Maybe in another 3 months I’ll have more tips to share about supporting new moms with PPA, helping with severe reflux, or being a working mom with a disability. For now I’m still in the thick of it, but still felt that it was important to share and shed some light on why I’ve really gone MIA during this 4th trimester. Literally shedding light because I wrote this in the dark at night on my phone when I can’t sleep. I had grand plans and expectations for maternity leave—painting, day trips with Finley, house projects, organizing the annual art for MG auction, newborn photos, and breakfast dates all while exclusively breastfeeding and baby wearing this sweet girl.
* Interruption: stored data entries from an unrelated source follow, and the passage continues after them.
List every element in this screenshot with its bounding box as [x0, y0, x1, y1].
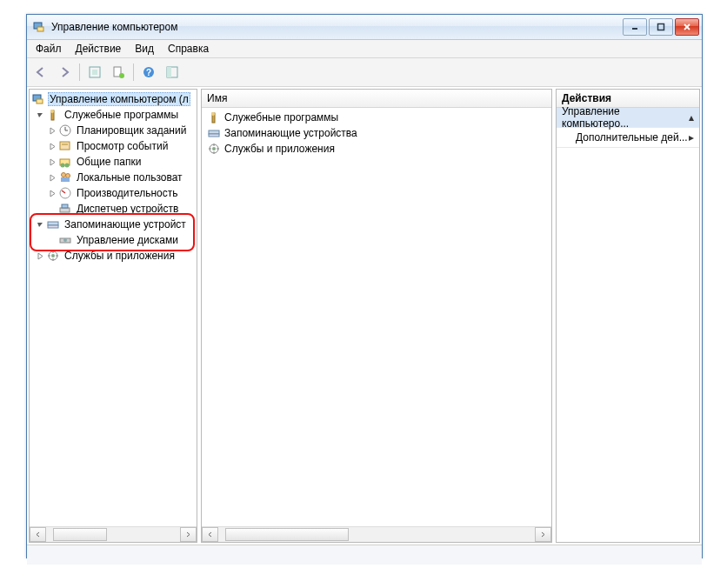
menu-action[interactable]: Действие — [69, 41, 129, 57]
device-manager-icon — [58, 202, 72, 216]
tree-label: Управление дисками — [75, 234, 180, 246]
scroll-left-button[interactable] — [202, 527, 218, 542]
tools-icon — [46, 108, 60, 122]
tree-label: Планировщик заданий — [75, 124, 188, 137]
forward-button[interactable] — [54, 62, 75, 83]
expand-icon[interactable] — [47, 157, 57, 167]
menu-file[interactable]: Файл — [29, 41, 69, 57]
close-button[interactable] — [675, 18, 699, 36]
scroll-right-button[interactable] — [535, 527, 551, 542]
collapse-icon[interactable] — [35, 110, 45, 120]
scroll-thumb[interactable] — [225, 528, 349, 541]
tree-local-users[interactable]: Локальные пользоват — [30, 170, 197, 185]
toolbar: ? — [27, 58, 702, 87]
list-item[interactable]: Службы и приложения — [202, 141, 551, 157]
statusbar — [27, 545, 702, 565]
tree-label: Производительность — [75, 187, 179, 199]
expand-icon[interactable] — [47, 188, 57, 198]
scroll-left-button[interactable] — [30, 527, 46, 542]
menu-help[interactable]: Справка — [161, 41, 216, 57]
svg-point-38 — [51, 254, 55, 257]
svg-point-36 — [63, 238, 67, 242]
event-icon — [58, 139, 72, 153]
tree-label: Просмотр событий — [75, 140, 170, 152]
services-icon — [46, 249, 60, 263]
list-item-label: Службы и приложения — [224, 143, 335, 155]
scroll-track[interactable] — [218, 528, 535, 541]
tree-body[interactable]: Управление компьютером (л Служебные прог… — [30, 90, 197, 526]
svg-rect-3 — [658, 24, 664, 30]
tree-device-manager[interactable]: Диспетчер устройств — [30, 201, 197, 217]
list-item-label: Запоминающие устройства — [224, 127, 357, 139]
storage-icon — [46, 217, 60, 231]
actions-context-label: Управление компьютеро... — [562, 105, 689, 130]
collapse-icon[interactable]: ▴ — [689, 111, 694, 124]
svg-rect-34 — [48, 225, 58, 228]
back-button[interactable] — [30, 62, 51, 83]
list-item-label: Служебные программы — [224, 111, 338, 124]
menu-view[interactable]: Вид — [128, 41, 161, 57]
tree-shared-folders[interactable]: Общие папки — [30, 154, 197, 170]
list-body[interactable]: Служебные программы Запоминающие устройс… — [202, 108, 551, 526]
svg-rect-1 — [37, 27, 43, 31]
column-header-name[interactable]: Имя — [202, 90, 551, 108]
performance-icon — [58, 186, 72, 200]
expand-icon[interactable] — [47, 125, 57, 136]
tree-label: Запоминающие устройст — [63, 218, 188, 231]
tree-label: Службы и приложения — [63, 250, 177, 262]
list-item[interactable]: Запоминающие устройства — [202, 125, 551, 141]
minimize-button[interactable] — [623, 18, 647, 36]
svg-rect-42 — [209, 134, 219, 137]
list-pane: Имя Служебные программы Запоминающие уст… — [201, 89, 552, 543]
tree-event-viewer[interactable]: Просмотр событий — [30, 138, 197, 154]
actions-context-row[interactable]: Управление компьютеро... ▴ — [557, 108, 699, 128]
app-icon — [32, 20, 46, 34]
titlebar[interactable]: Управление компьютером — [27, 15, 702, 40]
scroll-thumb[interactable] — [53, 528, 107, 541]
svg-rect-28 — [61, 177, 70, 182]
list-item[interactable]: Служебные программы — [202, 110, 551, 125]
svg-rect-7 — [92, 70, 97, 75]
tree-services-apps[interactable]: Службы и приложения — [30, 248, 197, 264]
collapse-icon[interactable] — [35, 219, 45, 230]
tree-label: Локальные пользоват — [75, 171, 184, 184]
toolbar-separator — [133, 63, 134, 81]
shared-folder-icon — [58, 155, 72, 169]
tree-hscrollbar[interactable] — [30, 526, 197, 542]
toolbar-separator — [79, 63, 80, 81]
tree-system-tools[interactable]: Служебные программы — [30, 107, 197, 123]
svg-point-25 — [65, 164, 70, 168]
expand-icon[interactable] — [47, 172, 57, 183]
clock-icon — [58, 124, 72, 137]
tree-performance[interactable]: Производительность — [30, 185, 197, 201]
actions-pane: Действия Управление компьютеро... ▴ Допо… — [556, 89, 700, 543]
svg-point-26 — [62, 173, 66, 177]
expand-icon[interactable] — [35, 251, 45, 261]
show-hide-button[interactable] — [162, 62, 183, 83]
disk-icon — [58, 233, 72, 247]
tree-label: Общие папки — [75, 156, 143, 168]
scroll-right-button[interactable] — [180, 527, 197, 542]
computer-icon — [31, 92, 45, 106]
actions-more-row[interactable]: Дополнительные дей... ▸ — [557, 128, 699, 148]
users-icon — [58, 170, 72, 184]
scroll-track[interactable] — [46, 528, 180, 541]
tree-storage[interactable]: Запоминающие устройст — [30, 217, 197, 232]
chevron-right-icon[interactable]: ▸ — [689, 131, 694, 144]
tools-icon — [207, 110, 221, 124]
help-button[interactable]: ? — [138, 62, 159, 83]
up-button[interactable] — [84, 62, 105, 83]
tree-disk-management[interactable]: Управление дисками — [30, 232, 197, 248]
svg-point-44 — [212, 147, 216, 150]
svg-point-9 — [119, 73, 124, 78]
expand-icon[interactable] — [47, 141, 57, 151]
tree-task-scheduler[interactable]: Планировщик заданий — [30, 123, 197, 138]
list-hscrollbar[interactable] — [202, 526, 551, 542]
tree-root[interactable]: Управление компьютером (л — [30, 91, 197, 107]
properties-button[interactable] — [108, 62, 129, 83]
storage-icon — [207, 126, 221, 140]
svg-rect-32 — [62, 204, 68, 208]
tree-label: Управление компьютером (л — [48, 92, 190, 106]
svg-rect-41 — [209, 130, 219, 134]
maximize-button[interactable] — [649, 18, 673, 36]
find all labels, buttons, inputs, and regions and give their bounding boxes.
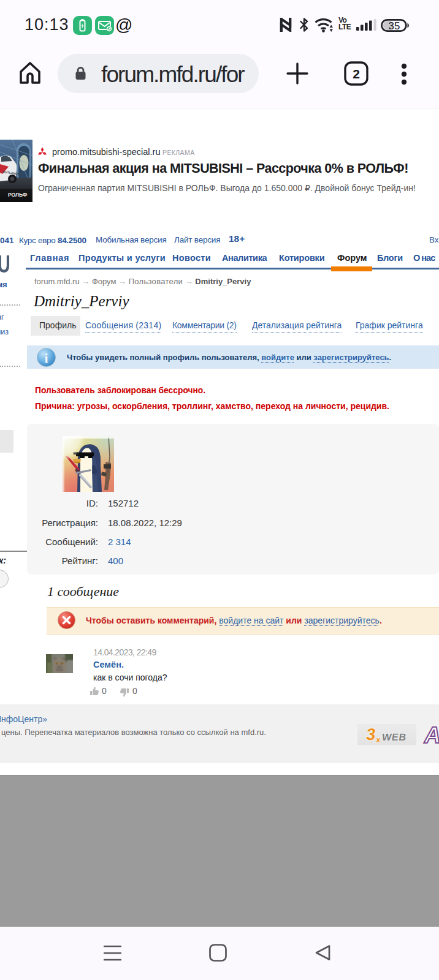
svg-text:3: 3 [365,725,377,744]
svg-text:i: i [45,352,48,365]
svg-text:WEB: WEB [381,731,408,743]
svg-text:РОЛЬФ: РОЛЬФ [8,192,27,198]
svg-text:2: 2 [353,67,360,81]
svg-text:35: 35 [389,20,400,32]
All things that ended up not happening. I wish my time off had been easier mentally and physically and that I could have crossed some things off my to do list or experienced some of the things I had hoped would be part of my introduction to motherhood. But in many ways, I wouldn’t want it to be any different. While I have sadness that this season wasn’t what I anticipated and that it was hard for me to ask for help, there have been so many moments of great joy seeing my daughter grow before my eyes. I’m still proud of myself for what I’ve endured these last few months, what I’ve been able to accomplish and celebrate, and that I’ve been able to ask for help, even if it was a little delayed.